(Bounding box prediction data)
-=-=-

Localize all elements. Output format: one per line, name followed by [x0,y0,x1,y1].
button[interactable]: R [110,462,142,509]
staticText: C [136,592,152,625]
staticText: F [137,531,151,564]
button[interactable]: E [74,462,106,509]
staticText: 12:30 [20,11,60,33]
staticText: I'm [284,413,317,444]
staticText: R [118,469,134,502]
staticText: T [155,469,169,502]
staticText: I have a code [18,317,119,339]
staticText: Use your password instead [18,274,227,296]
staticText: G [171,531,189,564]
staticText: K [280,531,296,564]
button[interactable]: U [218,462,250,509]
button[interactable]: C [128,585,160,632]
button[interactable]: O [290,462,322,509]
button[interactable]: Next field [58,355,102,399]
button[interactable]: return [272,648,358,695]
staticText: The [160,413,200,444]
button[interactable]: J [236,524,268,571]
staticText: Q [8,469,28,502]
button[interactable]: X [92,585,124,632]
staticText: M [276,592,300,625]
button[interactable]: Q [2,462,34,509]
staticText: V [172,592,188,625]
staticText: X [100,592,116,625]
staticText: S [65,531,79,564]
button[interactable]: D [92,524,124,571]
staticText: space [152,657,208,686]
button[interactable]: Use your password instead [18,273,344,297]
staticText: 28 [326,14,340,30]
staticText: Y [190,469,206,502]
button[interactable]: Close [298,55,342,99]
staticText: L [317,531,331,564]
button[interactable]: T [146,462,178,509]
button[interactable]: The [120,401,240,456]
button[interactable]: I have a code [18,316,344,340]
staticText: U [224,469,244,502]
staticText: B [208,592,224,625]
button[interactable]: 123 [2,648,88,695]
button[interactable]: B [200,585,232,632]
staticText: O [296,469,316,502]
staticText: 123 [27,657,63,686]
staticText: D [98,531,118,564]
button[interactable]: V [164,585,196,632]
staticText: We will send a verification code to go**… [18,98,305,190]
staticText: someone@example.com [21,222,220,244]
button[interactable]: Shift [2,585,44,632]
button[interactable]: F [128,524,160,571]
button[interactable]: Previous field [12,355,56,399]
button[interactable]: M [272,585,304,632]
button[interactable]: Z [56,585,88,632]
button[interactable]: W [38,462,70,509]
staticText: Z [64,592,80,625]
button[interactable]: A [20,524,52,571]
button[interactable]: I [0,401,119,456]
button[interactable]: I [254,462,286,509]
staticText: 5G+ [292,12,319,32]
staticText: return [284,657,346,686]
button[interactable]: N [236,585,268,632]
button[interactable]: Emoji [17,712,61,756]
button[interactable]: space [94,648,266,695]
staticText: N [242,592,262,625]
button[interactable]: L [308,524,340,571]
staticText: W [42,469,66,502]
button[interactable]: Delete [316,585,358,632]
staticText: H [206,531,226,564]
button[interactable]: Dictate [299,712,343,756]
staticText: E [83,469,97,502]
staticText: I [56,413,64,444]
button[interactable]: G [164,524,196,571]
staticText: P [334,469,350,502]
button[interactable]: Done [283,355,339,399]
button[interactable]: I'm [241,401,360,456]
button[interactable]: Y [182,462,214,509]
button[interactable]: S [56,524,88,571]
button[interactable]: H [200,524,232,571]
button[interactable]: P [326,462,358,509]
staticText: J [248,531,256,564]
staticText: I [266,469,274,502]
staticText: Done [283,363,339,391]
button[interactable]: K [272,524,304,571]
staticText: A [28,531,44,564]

-=-=-

▶ _EXERCISE DIRECTIONS_
From the data, pick out every line that includes "return".

▶ _FINISHED EXERCISE_
button[interactable]: return [272,648,358,695]
staticText: return [284,657,346,686]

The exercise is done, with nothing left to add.